Four words, one of which shortened for the ease of fluidity, "Gotta Catch 'em All" has become the mindset of a generation. The joy of having the new Pokemon overpasses the sensation of companionship that comes with a plethora of experiences with a truly valuable friend. Why? Is the the decreased attention span of our society? Is the internet offering too many options that results in a high-stakes dilema with ever decision made? For me, choosing a career choice is insufferable based on the variety of passions I have and deciphering what makes me the happiest. Is it training Pokemon? Is it taking care of them? Is it studying them? Or is it going into Law so that I can eventually sue corporations like Team Rocket in order to protect the individual Pokemon trainers from theft and oppression by an ever-present scheming bully.
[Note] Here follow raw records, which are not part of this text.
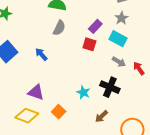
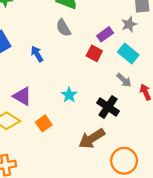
gray star: (121, 18) -> (129, 24), moved
gray semicircle: (59, 28) -> (63, 28), turned 112
cyan star: (83, 92) -> (69, 95), moved
brown arrow: (101, 116) -> (92, 139), size x1.6

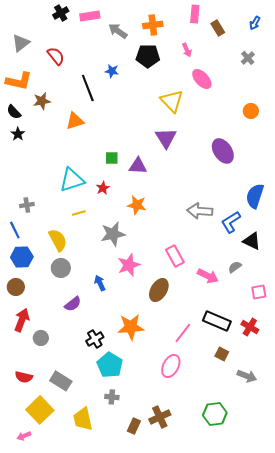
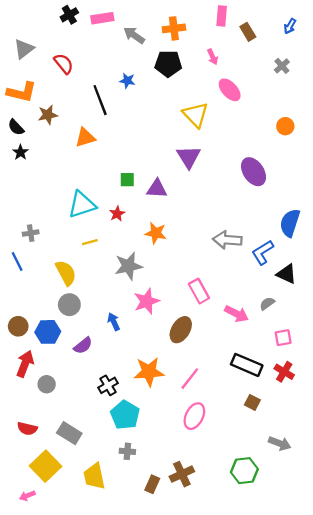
blue hexagon: (22, 257) -> (48, 332), moved
pink square: (259, 292) -> (283, 338), moved
pink line: (183, 333) -> (190, 379), moved
gray arrow: (247, 376) -> (280, 443), moved

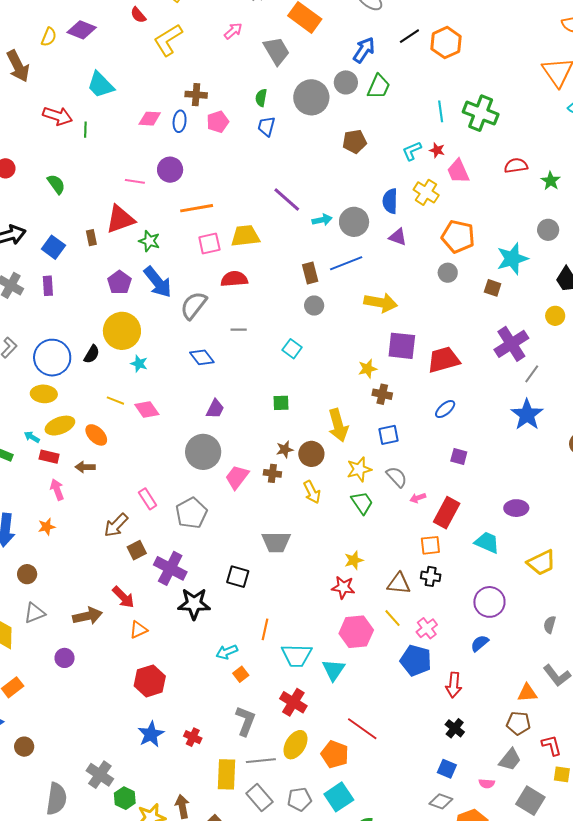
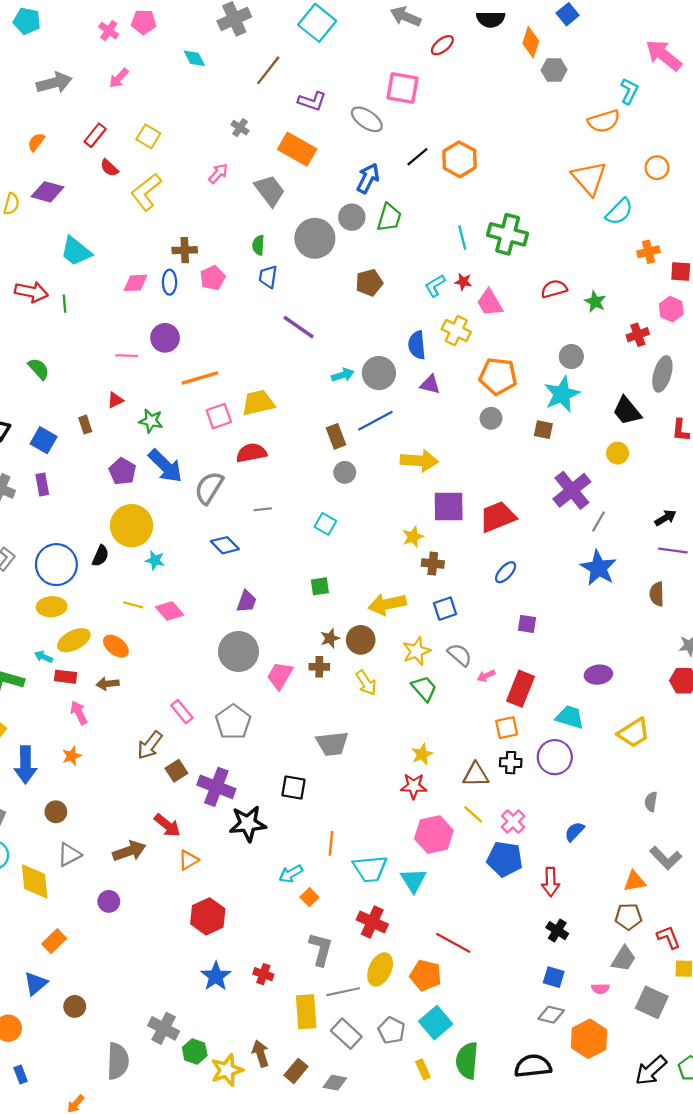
purple line: (287, 200) -> (299, 327), moved
red triangle: (120, 219) -> (115, 400), size x0.5
gray circle: (548, 230) -> (571, 357), moved
yellow arrow: (338, 425) -> (387, 604), turned 100
purple circle: (489, 602) -> (555, 757), moved
gray pentagon: (299, 799) -> (392, 1030), turned -30

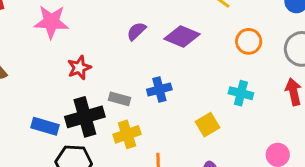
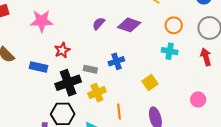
cyan cross: (241, 93) -> (170, 51), moved
blue rectangle: (45, 126) -> (38, 67), moved

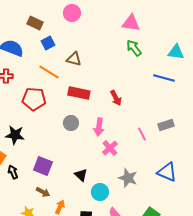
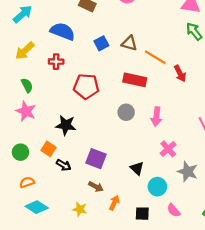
blue square: (48, 43) -> (101, 43), moved
orange line: (49, 72) -> (155, 57), moved
red arrow: (116, 98) -> (180, 73), moved
pink cross: (110, 148) -> (168, 149), moved
black arrow: (13, 172) -> (64, 165), turned 144

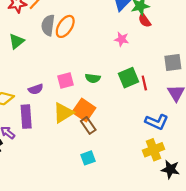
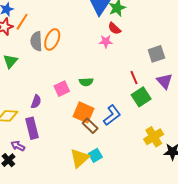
red semicircle: (145, 20) -> (114, 28), moved
green square: (129, 78) -> (141, 97), moved
purple semicircle: (36, 89) -> (36, 102), turned -40
yellow triangle: (63, 113) -> (80, 158), moved
blue L-shape: (157, 122) -> (112, 115), moved, turned -50

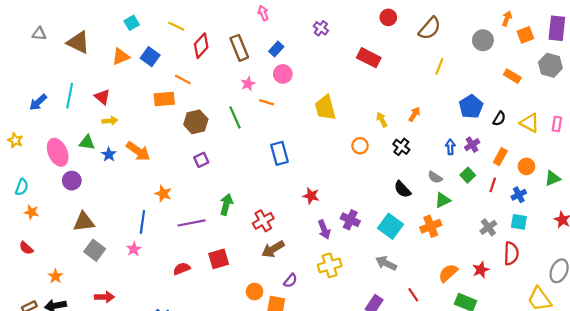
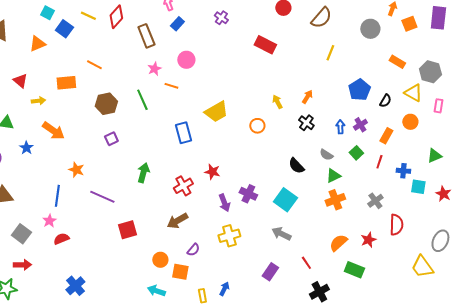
cyan square: (132, 23) -> (47, 13), turned -32
red diamond: (201, 46) -> (116, 17), moved
blue rectangle: (276, 49) -> (177, 24), moved
blue square: (150, 57) -> (64, 29), moved
gray hexagon: (550, 65) -> (430, 72), moved
orange rectangle: (164, 99) -> (66, 83), moved
yellow trapezoid: (325, 108) -> (216, 112), moved, turned -105
yellow arrow: (110, 121) -> (38, 101), moved
yellow triangle: (530, 123) -> (413, 93), moved
black cross: (401, 147) -> (306, 123), moved
blue star: (109, 154) -> (26, 148), moved
orange circle: (526, 166) -> (410, 122), moved
blue cross: (519, 195) -> (403, 171), turned 32
green arrow: (226, 204) -> (143, 173), moved
red cross: (263, 221) -> (183, 186), moved
cyan square: (519, 222) -> (418, 187), moved
purple line: (191, 223) -> (102, 197), turned 35
orange cross: (431, 226) -> (335, 200), moved
gray square: (95, 250) -> (21, 234), moved
red semicircle: (182, 269) -> (61, 239), moved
The possibilities are endless not just with careers, but with the Pokemon team choices. Is Lanturn the right guy for the job as a Water-Pokemon sweeper? But should he absorb water, or electricity? Should he learn a dark move or a ground move to fight it's weaknesses? Who knows!? A seemingly simple question becomes so convoluted with the access to the strategies of millions of other strategies. And at what point are you just repeating what the internet is telling you, rather than creating your own masterful team? At what point can I say, give me Snorlax or give me death? I think that time is now.
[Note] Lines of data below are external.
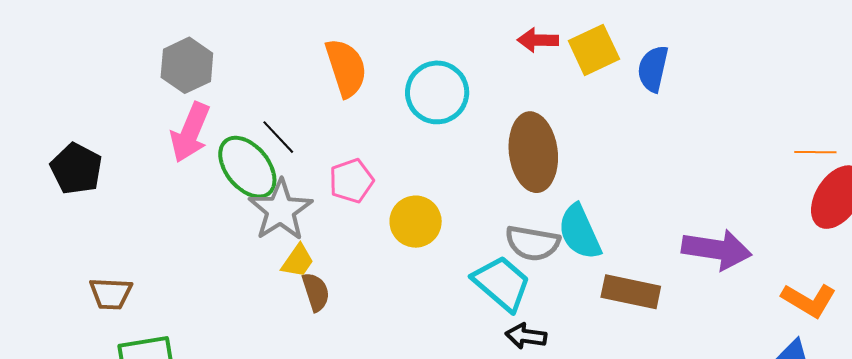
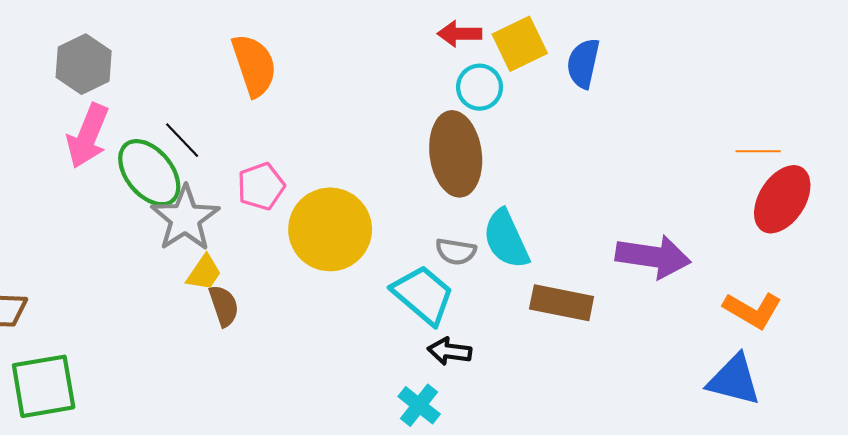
cyan circle: (437, 92) -> (480, 87), moved, size x0.7
yellow circle: (416, 222) -> (330, 229), size x1.5
gray semicircle: (533, 243) -> (456, 251), size x0.7

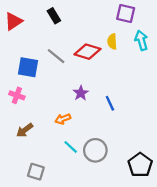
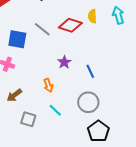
orange arrow: (63, 119) -> (48, 85), turned -88
gray circle: (95, 150) -> (88, 102), moved
black pentagon: (140, 165) -> (98, 131), moved
gray square: (36, 172) -> (28, 119), moved

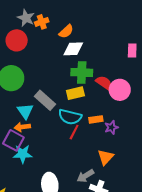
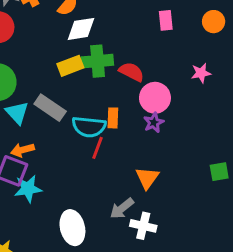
pink circle: (120, 90) -> (155, 98), moved
yellow rectangle: (75, 93) -> (70, 66), moved
cyan triangle: (25, 111) -> (17, 113), moved
orange rectangle: (96, 119) -> (113, 118), moved, turned -72
purple star: (111, 127) -> (154, 122), moved

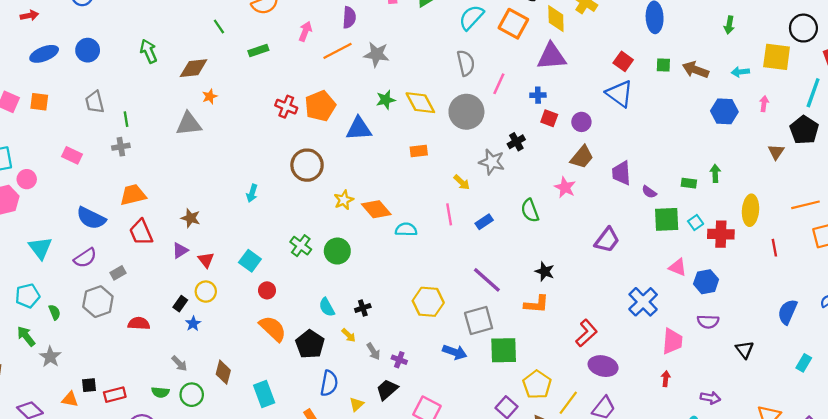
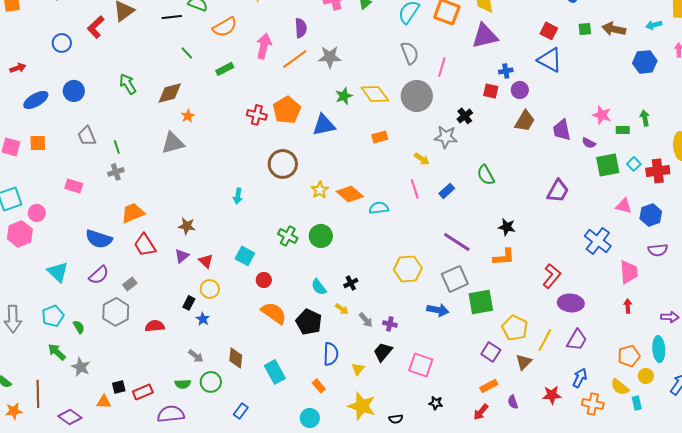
pink arrow: (305, 31) -> (264, 46), size x1.4
blue cross: (538, 95) -> (506, 71), moved
pink star: (565, 187) -> (602, 115), moved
Snorlax, the perfect Pokemon, does what I dream to do. Eat and sleep in pure bliss. A life unhindered by technology, a vast amount of choices, or a family's expectations. "Nothing to eat? Well it looks like my day has been planned for me, I'll sleep. Internet you say? Can I eat it? No? Well then if you need me I'll be asleep in front of this door over here. Yeah, I know it's kind of a burden, but eventually someone will figure it out. At which point I will eat something before returning to my slumber." Ah, to be in simpler times.

Friday, January 13, 2012

Pokedex Technology

After a huge amount of development from Silph Co. a Pokedex has been released to the general public. I have been lucky enough to secure one on the day of our Lord and Savior's birthday, partly due to a recent graduation from the Eastern Kanto Pokemon University. I've been doing a lot of searching in the wintery valleys of my surroundings, and have come across a few rare Pokemon. This Houndoom was actually outside of its fiery element, taking a pup-nap against the cool background of the snowscape beyond. A rare find indeed. Tracy Sketchit would be proud.